Il direttore dell’Ocrc Hugues Tasiaux è formalmente indagato e rimosso dal suo incarico per quella che appare come una enorme fuga di notizie, una violazione lampante del segreto istruttorio da parte del capo dell’Anticorruzione belga.
Da domenica la Camera d’accusa del Tribunale di Bruxelles ha aperto un nuovo ciclo di udienze che, in parallelo con l’inchiesta principale, punta a far luce sui metodi adottati dalla giustizia belga in fase di indagine: nel mirino i comportamenti tenuti dagli 007 belgi alle presunte violazioni dell’immunità parlamentare e del segreto istruttorio, tutte questioni denunciate dall’ex vicepresidente dell’Eurocamera Eva Kaili e da suo marito Francesco Giorgi, che in Procura a Milano hanno sporto querela per calunnia contro Pier Antonio Panzeri, l’ex eurodeputato di Articolo Uno ritenuto l’anima della presunta rete corruttiva che ha tirato in ballo gli altri indagati dopo il suo “pentimento”.
Ma torniamo al ruolo di Tasiaux. Il Corriere della Sera riferisce che Tasiaux lo scorso 6 febbraio ha subito una perquisizione domiciliare dai suoi colleghi, che hanno poi proseguito gli accertamenti nel suo ufficio e sequestrato il suo smartphone e quello dell’ex giudice istruttore Claise e del magistrato Malagnini. All’ex direttore dell’Ufficio belga anticorruzione i magistrati contestano i rapporti con i giornalisti delle due testate belghe che rivelarono in anteprima il caso Qatargate.
Dallo smartphone di Tasiaux sarebbero emerso che, alla vigilia degli arresti del 9 dicembre 2022, due giornalisti gli mandarono gli articoli da pubblicare il giorno dopo, come poi avvenne, sui siti di due quotidiani belgi, scrivendogli: “Tutte le sue osservazioni sono benvenute!”. Tasiaux da parte sua non smentisce, parla di “caso molto delicato”, e tira in ballo Claise e Malagnini. L’ipotesi è quella di un accordo tra giornalisti e inquirenti: i primi avrebbero saputo dell’inchiesta con mesi di anticipo, non pubblicando nulla per danneggiarla, ricevendo in cambio la promessa dell’esclusiva nel momento in cui sarebbe stato possibile pubblicarla.

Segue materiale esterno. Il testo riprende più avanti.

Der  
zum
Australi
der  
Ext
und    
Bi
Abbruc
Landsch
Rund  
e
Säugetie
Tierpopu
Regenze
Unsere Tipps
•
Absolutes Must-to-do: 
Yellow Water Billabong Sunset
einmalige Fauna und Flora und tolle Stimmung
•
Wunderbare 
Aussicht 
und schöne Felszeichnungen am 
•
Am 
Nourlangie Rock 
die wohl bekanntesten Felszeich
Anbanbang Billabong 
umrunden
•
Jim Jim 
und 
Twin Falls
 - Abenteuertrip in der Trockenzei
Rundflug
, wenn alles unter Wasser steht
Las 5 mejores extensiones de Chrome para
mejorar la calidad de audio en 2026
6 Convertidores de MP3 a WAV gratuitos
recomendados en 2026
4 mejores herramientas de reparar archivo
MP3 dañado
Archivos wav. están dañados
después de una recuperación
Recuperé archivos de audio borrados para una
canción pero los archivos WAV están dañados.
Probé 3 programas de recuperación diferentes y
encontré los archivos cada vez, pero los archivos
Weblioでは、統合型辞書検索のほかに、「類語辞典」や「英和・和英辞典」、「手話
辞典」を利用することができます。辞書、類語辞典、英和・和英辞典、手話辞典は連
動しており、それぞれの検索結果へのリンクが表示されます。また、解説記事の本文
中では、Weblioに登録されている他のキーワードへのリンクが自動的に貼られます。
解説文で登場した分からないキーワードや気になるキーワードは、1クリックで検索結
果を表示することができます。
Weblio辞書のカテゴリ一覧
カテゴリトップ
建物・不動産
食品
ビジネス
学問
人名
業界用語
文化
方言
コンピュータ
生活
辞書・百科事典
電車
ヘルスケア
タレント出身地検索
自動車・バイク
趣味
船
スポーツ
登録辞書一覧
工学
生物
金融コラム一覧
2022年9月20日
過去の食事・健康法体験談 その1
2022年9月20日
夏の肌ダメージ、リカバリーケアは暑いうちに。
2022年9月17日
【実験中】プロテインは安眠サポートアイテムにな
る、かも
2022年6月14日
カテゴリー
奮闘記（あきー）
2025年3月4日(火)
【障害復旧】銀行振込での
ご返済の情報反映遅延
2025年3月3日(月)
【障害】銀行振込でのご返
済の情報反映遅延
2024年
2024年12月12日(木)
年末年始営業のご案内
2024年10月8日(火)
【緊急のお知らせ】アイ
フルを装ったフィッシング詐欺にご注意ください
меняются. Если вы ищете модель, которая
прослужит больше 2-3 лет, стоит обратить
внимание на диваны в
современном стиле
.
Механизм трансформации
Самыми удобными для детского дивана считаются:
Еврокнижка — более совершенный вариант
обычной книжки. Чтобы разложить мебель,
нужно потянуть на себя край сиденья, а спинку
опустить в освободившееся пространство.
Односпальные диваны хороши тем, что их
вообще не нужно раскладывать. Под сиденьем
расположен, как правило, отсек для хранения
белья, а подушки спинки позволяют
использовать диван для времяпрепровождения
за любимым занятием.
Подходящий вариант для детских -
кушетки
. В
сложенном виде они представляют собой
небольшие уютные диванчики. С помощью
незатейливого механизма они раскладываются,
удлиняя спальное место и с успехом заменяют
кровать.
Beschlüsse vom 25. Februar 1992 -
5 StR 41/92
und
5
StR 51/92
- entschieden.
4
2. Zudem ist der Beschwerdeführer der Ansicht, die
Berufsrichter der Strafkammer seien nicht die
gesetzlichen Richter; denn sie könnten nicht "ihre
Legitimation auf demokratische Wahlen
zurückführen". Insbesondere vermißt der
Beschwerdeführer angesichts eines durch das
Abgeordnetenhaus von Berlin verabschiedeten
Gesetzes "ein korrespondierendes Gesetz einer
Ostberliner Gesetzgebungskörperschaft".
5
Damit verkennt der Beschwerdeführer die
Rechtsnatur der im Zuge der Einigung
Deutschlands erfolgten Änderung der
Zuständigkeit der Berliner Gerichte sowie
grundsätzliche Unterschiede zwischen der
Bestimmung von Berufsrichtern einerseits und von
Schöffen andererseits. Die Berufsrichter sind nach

A marzo la procura belga era tornata a bussare al Parlamento Ue chiedendo la revoca dell’immunità per le eurodeputate del Pd Alessandra Moretti ed Elisabetta Gualmini: la scorsa settimana, la commissione giuridica dell’Eurocamera ha dato il via libera soltanto per la prima, in attesa del voto dell’Aula.